In 1997 the Brazilian government honored two Arnold & Porter attorneys for their service to Brazil. The award came after the law firm had served Brazil in financial matters for more than ten years.
Based on Arnold & Porter's 1997 gross revenues of $192 million, the American Lawyer in July/August 1998 ranked it as the United States' 41st largest law firm. At that point it had 368 lawyers. The firm's 1997 revenues also earned it a ranking as the world's 49th largest law firm, according to the American Lawyer in November 1998.
The following year the firm slipped to 45th largest in America, based on its $218.5 million 1998 gross revenue. The American Lawyer in July 1999 also reported that Arnold & Porter had 404 lawyers and that it ranked as the fifth best law firm for its pro bono work.
At the dawn of the new millennium, Arnold & Porter faced competition from several larger law firms. Effective January 2000, the world's largest law firm was London's Clifford Chance, which employed almost 3,000 lawyers after merging with firms in New York City and Germany. Arnold & Porter also faced a rapidly changing economy, with new forms of currency such as the 'euro' along with the Internet-based electronic economy.
Principal Competitors: Akin, Gump, Strauss, Hauer & Feld LLP; King & Spalding; Skadden, Arps, Slate, Meagher & Flom; Covington and Burling.
Further Reading:
- Andrews, Bert, Washington Witch Hunt, New York: Random House, 1948.
- Arnold, Thurman, Fair Fights and Foul: A Dissenting Lawyer's Life, New York: Harcourt, Brace & World, 1965.
- Carrington, Tim, 'Just When Is a Bank Not a Bank?,' Wall Street Journal (Eastern edition), January 30, 1984, p. 1.
- Cottle, Michelle, 'Working 5 to 9,' Washington Monthly, January/February 1997, pp. 40-42.
- Diamond, Norman, A Practice Almost Perfect: The Early Days at Arnold, Fortas & Porter, Lanham, Md.: University Press of America, 1997.
- Kalman, Laura, Abe Fortas: A Biography, New Haven, Conn.: Yale University Press, 1990.
- Kearny, Edward N., Thurman Arnold, Social Critic: The Satirical Challenge to Orthodoxy, Albuquerque: University of New Mexico Press, 1970.
- 'Live Long and Prosper,' Government Executive, April 1997, pp. 50-53.
- Murphy, Bruce Allen, Fortas: The Rise and Ruin of a Supreme Court Justice, New York: William Morrow and Company, 1988.

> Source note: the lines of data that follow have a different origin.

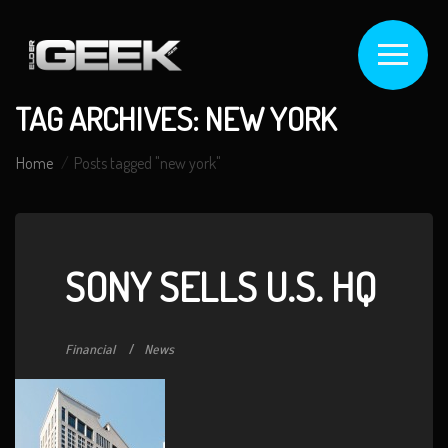
TAG ARCHIVES: NEW YORK
Home
Posts tagged "new york"
SONY SELLS U.S. HQ
Financial
News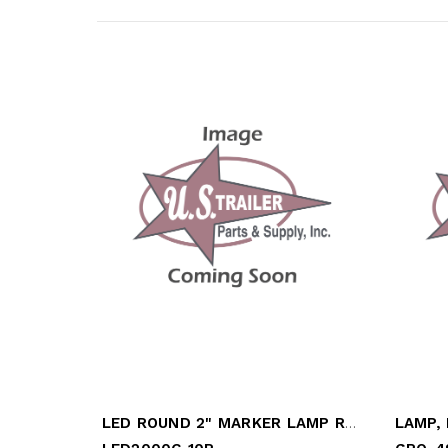
LED ROUND 2" MARKER LAMP RED
LAMP,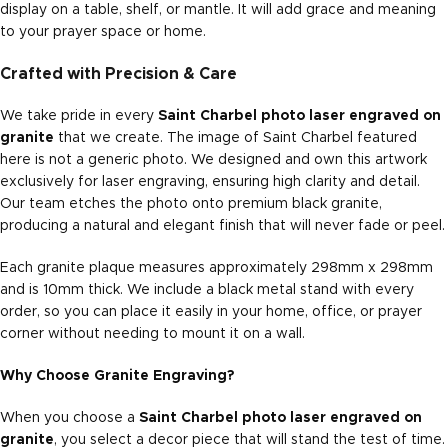
display on a table, shelf, or mantle. It will add grace and meaning
to your prayer space or home.
Crafted with Precision & Care
We take pride in every
Saint Charbel photo laser engraved on
granite
that we create. The image of Saint Charbel featured
here is not a generic photo. We designed and own this artwork
exclusively for laser engraving, ensuring high clarity and detail.
Our team etches the photo onto premium black granite,
producing a natural and elegant finish that will never fade or peel.
Each granite plaque measures approximately 298mm x 298mm
and is 10mm thick. We include a black metal stand with every
order, so you can place it easily in your home, office, or prayer
corner without needing to mount it on a wall.
Why Choose Granite Engraving?
When you choose a
Saint Charbel photo laser engraved on
granite
, you select a decor piece that will stand the test of time.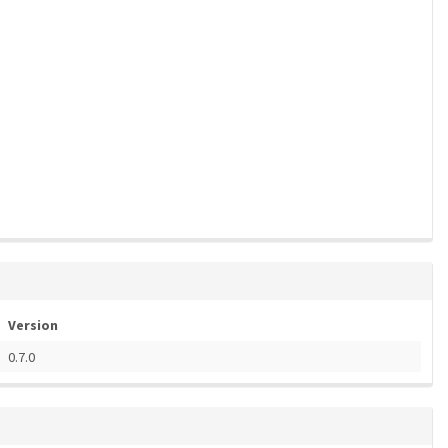
Version
0.7.0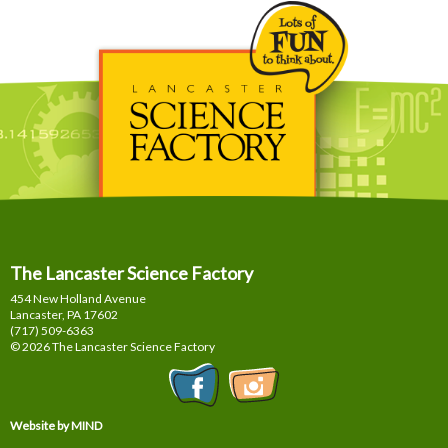
The Lancaster Science Factory
454 New Holland Avenue
Lancaster, PA
17602
(717) 509-6363
© 2026 The Lancaster Science Factory
Website by MIND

- Siconolfi, Michael, 'Law Firms Aren't Simply for Law as Attempts To Diversify Begin,' Wall Street Journal (Eastern edition), November 18, 1985, p. 1.
- Stone, Peter H., 'No Tears for Tobacco Lawyers,' National Journal, July 19, 1997, p. 1,465.
- Torry, Saundra, 'Lawsuit Binge Follows Diet-Drug Study; Pharmaceuticals: Link to Heart Damage Turns Drugs' Makers, Marketers into Defendants,' Los Angeles Times, October 28, 1997, p. 13.